Outro aspecto interessante é que grande parte das promoções ainda são comunicadas ao consumidor por e-mail, um meio de comunicação extremamente barato para o varejista, mas que tem baixo índice de retorno, dada a quantidade de spams e mensagens não solicitadas que chegam sem pedir licença nas caixas de entrada de todos.

O mesmo estudo ainda mostrou que os consumidores preferem ações sincronizadas com sua frequência de compra. Itens comprados com mais regularidade, como alimentos, utensílios domésticos, produtos de cuidado pessoal e artigos de conveniência, são os mais beneficiados com promoções diárias ou semanais. Ou seja, há uma grande oportunidade para que as ações promocionais também sejam utilizadas como instrumento de fidelização do consumidor quando o perfil de compra e momento de consumo são compreendidos pelo varejista.

Quer dizer então que não haverá mais espaço para promoções mais massificadas? É provável que ainda haja, mas é certo que estamos caminhando para um cenário em que as promoções serão cada vez mais customizadas individualmente. Essa tecnologia já existe e está em uso, principalmente pelos grandes players de varejo alimentar e e-commerce. Os aplicativos (apps) mais modernos estão viabilizando a execução dessa customização em troca de informações (agregadas e não individualizadas) sobre a cesta de compras, ticket médio, frequência de compras, entre outras informações relevantes para a indústria.

Há uma linha bastante sutil entre uma promoção que realmente agrega valor tanto para o consumidor quanto para o varejista e uma promoção que destrói valor de uma marca, por exemplo. Ações promocionais indiscriminadas tendem a ser prejudiciais para o negócio no médio prazo, pois colocam todo o foco em preço e deixam em segundo plano todos os demais atributos e benefícios.
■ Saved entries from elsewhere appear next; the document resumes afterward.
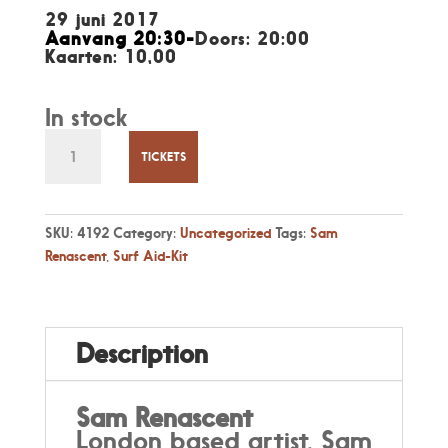
29 juni 2017
Aanvang 20:30-
Doors: 20:00
Kaarten: 10,00
In stock
Casa
Concert
TICKETS
Vr
29
juni,
SKU:
4192
Category:
Uncategorized
Tags:
Sam
20:30
Renascent
,
Surf Aid-Kit
Dubbel
concert
met
"Sam
Description
Renascent"
&
"Surf
Sam Renascent
Aid
London based artist, Sam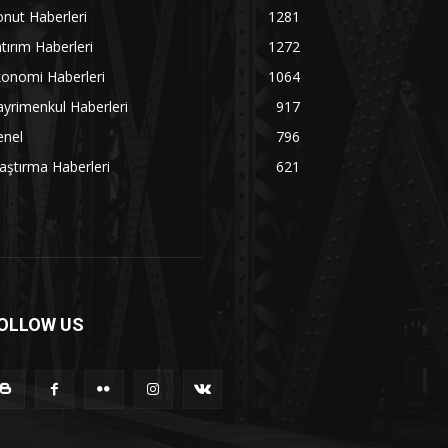
nut Haberleri
1281
tırım Haberleri
1272
onomi Haberleri
1064
yrimenkul Haberleri
917
enel
796
aştırma Haberleri
621
OLLOW US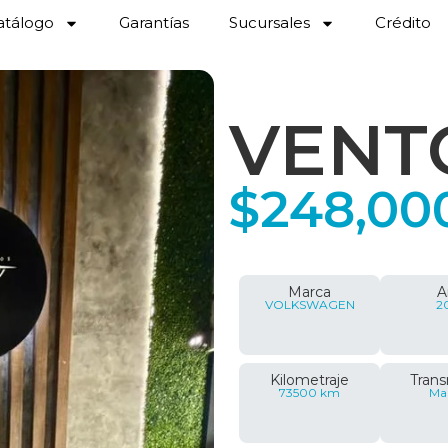
atálogo
Garantías
Sucursales
Crédito
VENT
$
248,00
Marca
A
VOLKSWAGEN
2
Kilometraje
Trans
73500 km
Ma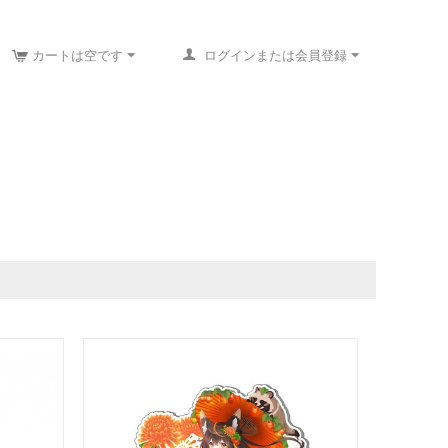
カートは空です
ログインまたは会員登録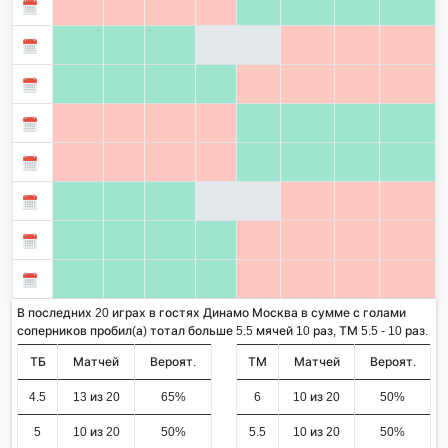
В последних 20 играх в гостях Динамо Москва в сумме с голами
соперников пробил(а) тотал больше 5.5 мячей 10 раз, ТМ 5.5 - 10 раз.
ТБ
Матчей
Вероят.
ТМ
Матчей
Вероят.
4.5
13 из 20
65%
6
10 из 20
50%
5
10 из 20
50%
5.5
10 из 20
50%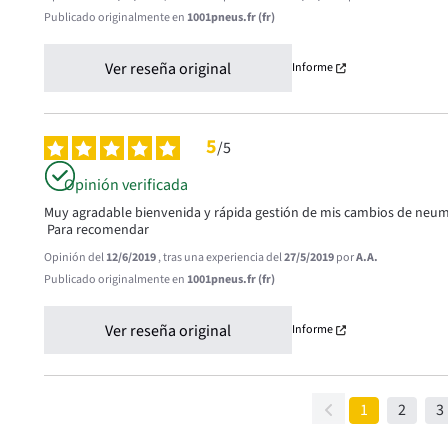
Publicado originalmente en
1001pneus.fr (fr)
Ver reseña original
Informe
5
/
5
Opinión verificada
Muy agradable bienvenida y rápida gestión de mis cambios de neumá
 Para recomendar
Opinión del
12/6/2019
, tras una experiencia del
27/5/2019
por
A.A.
Publicado originalmente en
1001pneus.fr (fr)
Ver reseña original
Informe
1
2
3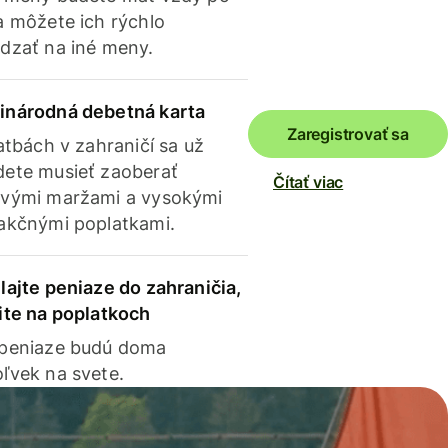
a môžete ich rýchlo
dzať na iné meny.
inárodná debetná karta
Zaregistrovať sa
latbách v zahraničí sa už
ete musieť zaoberať
Čítať viac
vými maržami a vysokými
akčnými poplatkami.
lajte peniaze do zahraničia,
ite na poplatkoch
 peniaze budú doma
ľvek na svete.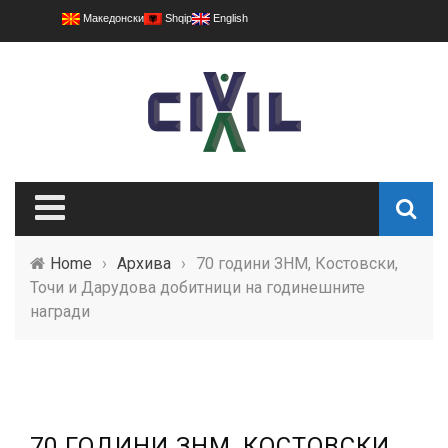
Македонски
Shqip
English
Home
›
Архива
›
70 години ЗНМ, Костовски,
Точи и Дарудова добитници на годинешните
награди
70 ГОДИНИ ЗНМ, КОСТОВСКИ,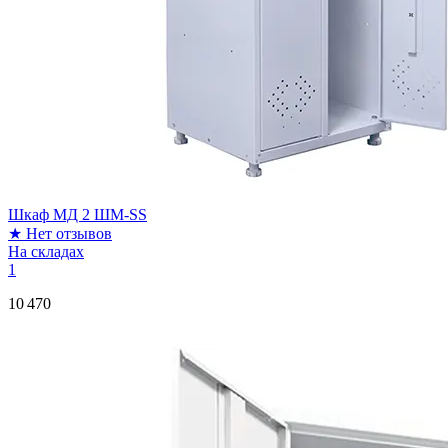
Шкаф МД 2 ШМ-SS
★
Нет отзывов
На складах
1
10 470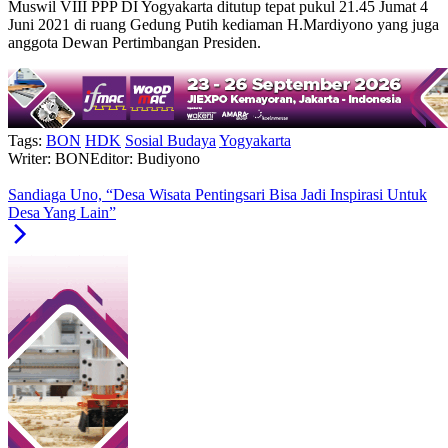
Muswil VIII PPP DI Yogyakarta ditutup tepat pukul 21.45 Jumat 4
Juni 2021 di ruang Gedung Putih kediaman H.Mardiyono yang juga
anggota Dewan Pertimbangan Presiden.
Tags:
BON
HDK
Sosial Budaya
Yogyakarta
Writer: BON
Editor: Budiyono
Sandiaga Uno, “Desa Wisata Pentingsari Bisa Jadi Inspirasi Untuk
Desa Yang Lain”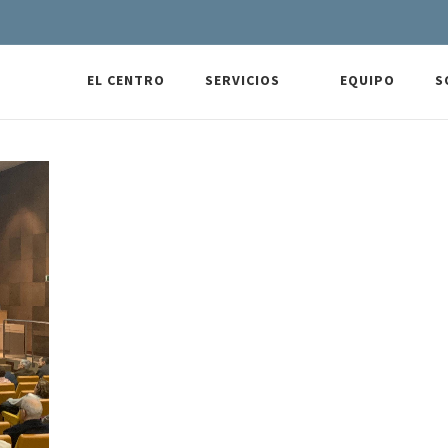
EL CENTRO
SERVICIOS
EQUIPO
S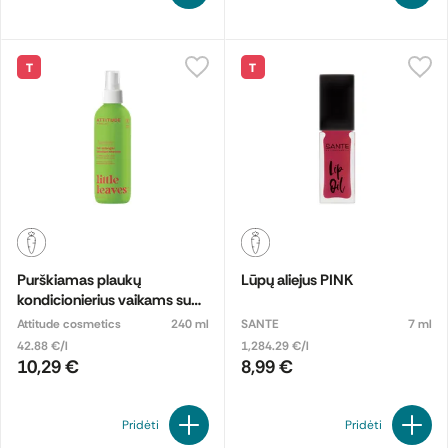
T
T
Purškiamas plaukų
Lūpų aliejus PINK
kondicionierius vaikams su
arbūzų ir kokosų aromatu
Attitude cosmetics
240 ml
SANTE
7 ml
42.88 €/l
1,284.29 €/l
10,29 €
8,99 €
Pridėti
Pridėti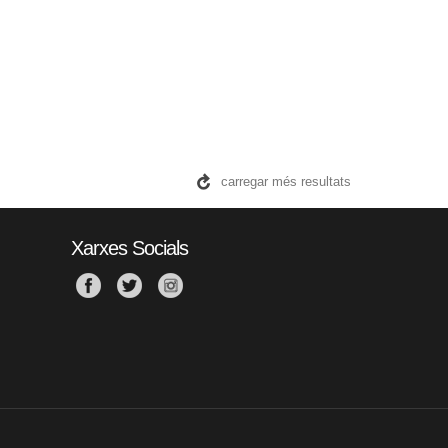
carregar més resultats
Xarxes Socials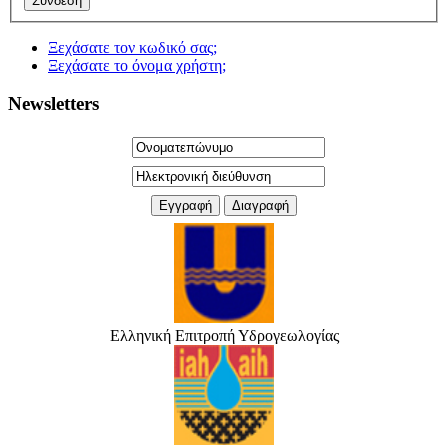
Ξεχάσατε τον κωδικό σας;
Ξεχάσατε το όνομα χρήστη;
Newsletters
Ελληνική Επιτροπή Υδρογεωλογίας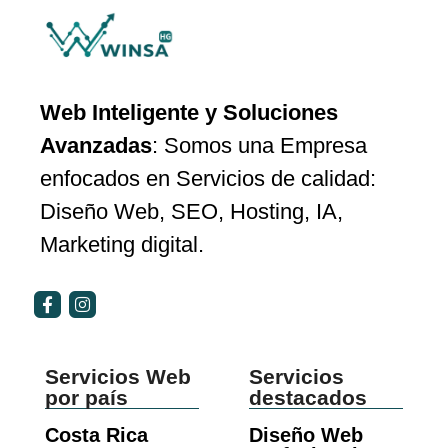
Adaptación al
informes y
participación
contexto local de
compromiso
Entender el impacto
Nicaragua
social según
de sus aportes
normativas y
Respaldo
Web Inteligente y Soluciones
mejores
Contactar con la
institucional y legal
Avanzadas
: Somos una Empresa
prácticas.
fundación sin
claramente
enfocados en Servicios de calidad:
barreras digitales
comunicados
Diseño Web, SEO, Hosting, IA,
Marketing digital.
Servicios Web
Servicios
por país
destacados
Costa Rica
Diseño Web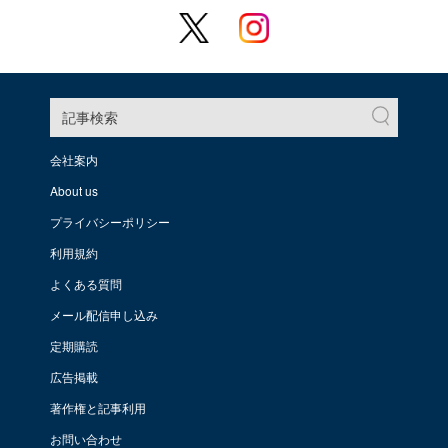
記事検索
会社案内
About us
プライバシーポリシー
利用規約
よくある質問
メール配信申し込み
定期購読
広告掲載
著作権と記事利用
お問い合わせ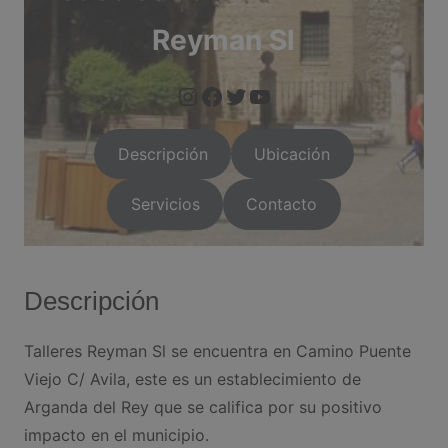
Reyman Sl
https://www.instagram.com/arganda.info/?next=%2F
facebook.com/Talleres-Reyman-1470051989950168
https://twitter.com/i/flow/login?red
https://arganda.i
Descripción
Ubicación
Servicios
Contacto
Descripción
Talleres Reyman Sl se encuentra en Camino Puente
Viejo C/ Avila, este es un establecimiento de
Arganda del Rey que se califica por su positivo
impacto en el municipio.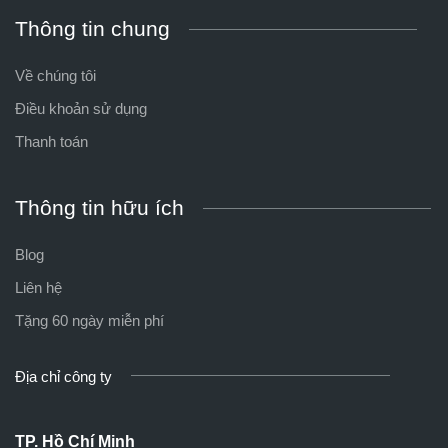
Thông tin chung
Về chúng tôi
Điều khoản sử dụng
Thanh toán
Thông tin hữu ích
Blog
Liên hệ
Tặng 60 ngày miễn phí
Địa chỉ công ty
TP. Hồ Chí Minh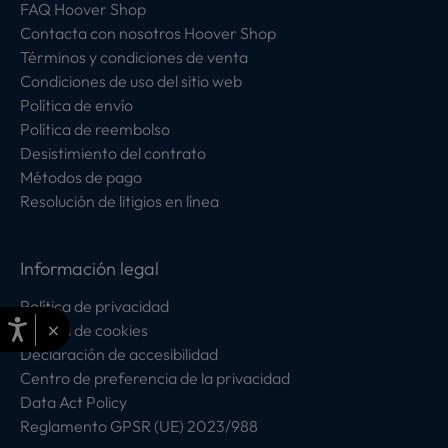
FAQ Hoover Shop
Contacta con nosotros Hoover Shop
Términos y condiciones de venta
Condiciones de uso del sitio web
Política de envío
Política de reembolso
Desistimiento del contrato
Métodos de pago
Resolución de litigios en línea
Información legal
Política de privacidad
×
Política de cookies
Declaración de accesibilidad
Centro de preferencia de la privacidad
Data Act Policy
Reglamento GPSR (UE) 2023/988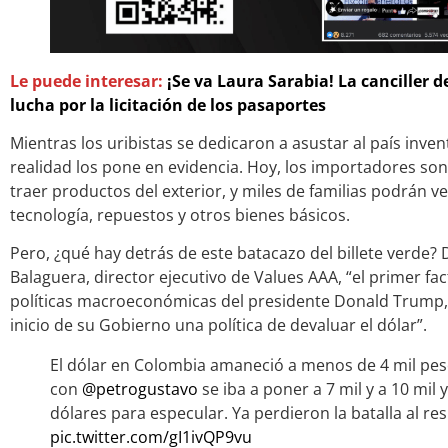
Le puede interesar:
¡Se va Laura Sarabia! La canciller d
lucha por la licitación de los pasaportes
Mientras los uribistas se dedicaron a asustar al país inven
realidad los pone en evidencia. Hoy, los importadores so
traer productos del exterior, y miles de familias podrán v
tecnología, repuestos y otros bienes básicos.
Pero, ¿qué hay detrás de este batacazo del billete verde?
Balaguera, director ejecutivo de Values AAA, “el primer fa
políticas macroeconómicas del presidente Donald Trump,
inicio de su Gobierno una política de devaluar el dólar”.
El dólar en Colombia amaneció a menos de 4 mil pes
con
@petrogustavo
se iba a poner a 7 mil y a 10 mil
dólares para especular. Ya perdieron la batalla al re
pic.twitter.com/gI1ivQP9vu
Para finalizar, um ponto muito importante é que muitas vezes as promoções não são parte de uma estratégia e sim uma válvula de escape utilizada quando as vendas estão abaixo do esperado, quando o estoque está muito alto ou quando o “shelf-life” está no limite. Promoções podem ter objetivos bastante distintos, como gerar experimentação, antecipar compras, aumentar o uso do produto, entre outros. Para cada um destes objetivo, o planejamento e a execução precisam de ajustes.

Planejar, executar bem e medir o retorno das ações é cada vez mais necessário para ser mais efetivo nas promoções e gerar mais retorno para a empresa.